Evolution of a Long-Lived Deep-Seated Main-Sequence Magnetic Field During White Dwarf Cooling
Matias Castro-Tapia, Maria Camisassa, Shu Zhang
TL;DR
This work investigates whether magnetic fields generated by core-convective dynamos during the main sequence can survive to the white dwarf phase and account for observed WD magnetism. It combines main-sequence dynamo boundary estimates, carbon-oxygen WD models from MESA, and a diffusion-based evolution of an axisymmetric poloidal field (including ohmic and turbulent diffusion) to predict surface field strengths across WD masses and cooling ages. The study finds that surface fields can match observations if the main-sequence dynamo produces fields of order $10^3$–$10^5$ G, with dipole and dipole+quadrupole geometries yielding a 2–4× range in surface strength, and that crystallization-driven diffusion can modify the evolution. These results support a unified origin for many magnetic WDs via survival of a main-sequence dynamo field, while highlighting uncertainties in magnetic boundary placement and initial-to-final mass relations that warrant case-by-case analyses.
Abstract
We study the evolution of white dwarf (WD) magnetic fields that originate from core-convective dynamos during the main-sequence. Using stellar evolution and WD cooling models combined with magnetic field diffusion calculations, we demonstrate that a surviving field from the main-sequence can account for various features observed in magnetic WDs.

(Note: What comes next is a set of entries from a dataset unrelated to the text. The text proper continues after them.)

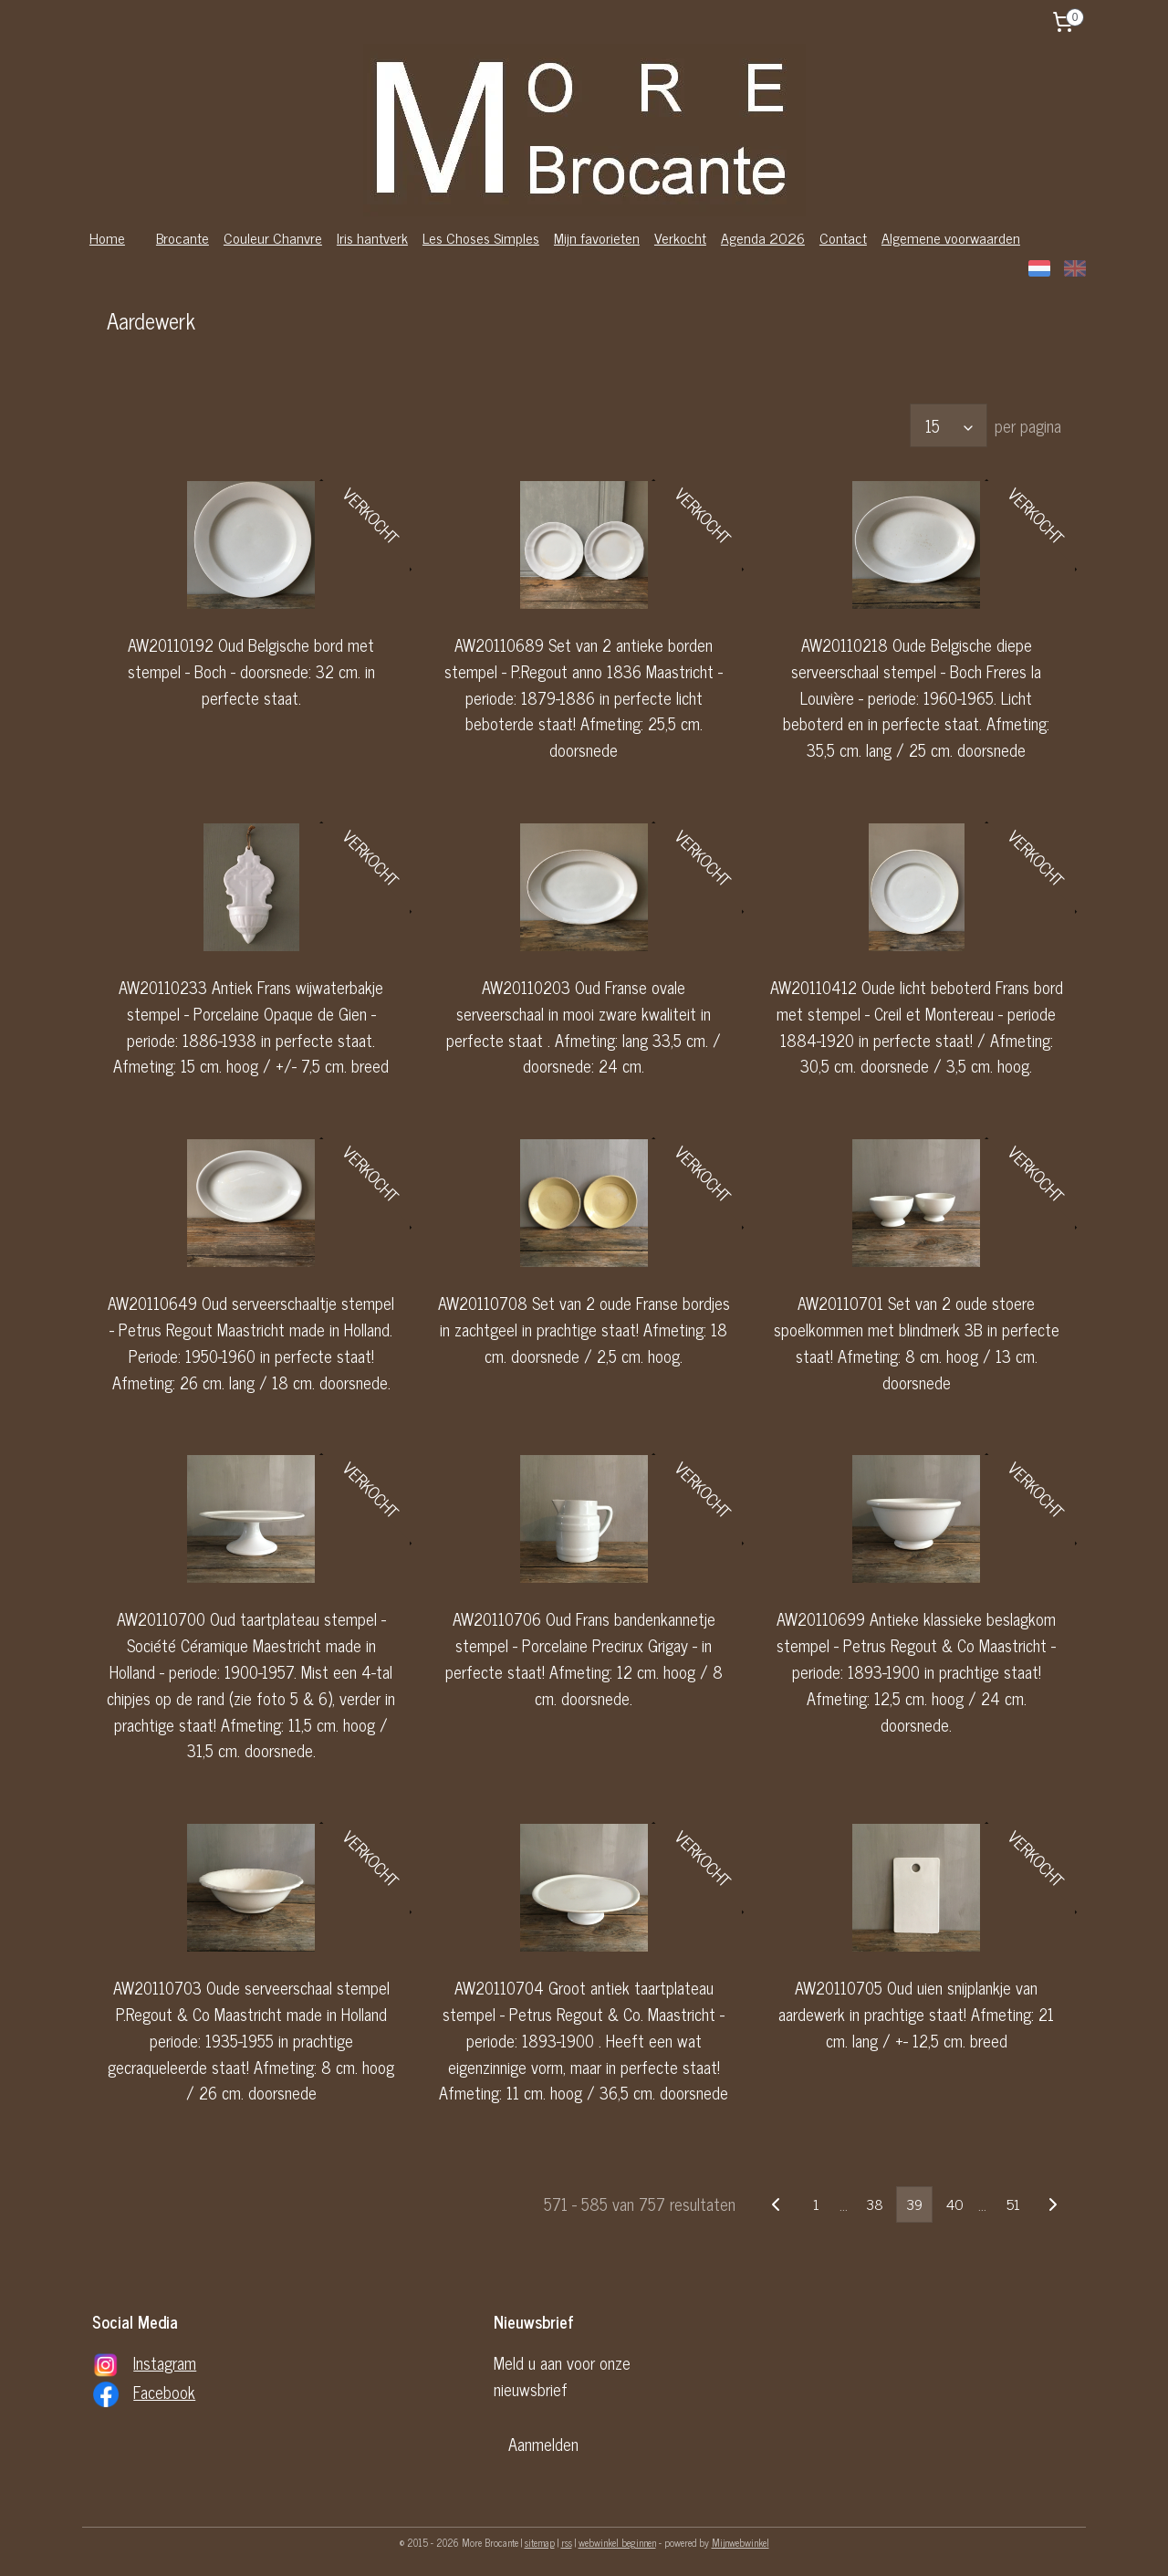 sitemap (540, 2542)
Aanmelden (543, 2443)
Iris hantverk (372, 237)
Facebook (164, 2391)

In particular, the earlier emergence of stronger magnetic fields in more massive WDs, compared to older, less massive, and less magnetic ones, can be explained by this framework. This is because the magnetic boundary at the onset of WD cooling lies deeper in less massive WDs, resulting in a slower and weaker evolution of the surface magnetic field due to increasing electrical conductivity over time. We further show that many of the magnetic field strengths observed across different WD samples can be reproduced if the deep-seated field generated during the main sequence is comparable to predictions from magnetohydrodynamic simulations of core-convective dynamos, or if equipartition provides a valid scaling for the main-sequence dynamo. Additionally, our predictions for surface magnetic fields vary by a factor of 2 to 4 when higher-order modes of poloidal magnetic field expansion and turbulent diffusion driven by crystallization-induced convection are included. These effects should therefore be considered when investigating the origin of magnetic fields in individual WDs.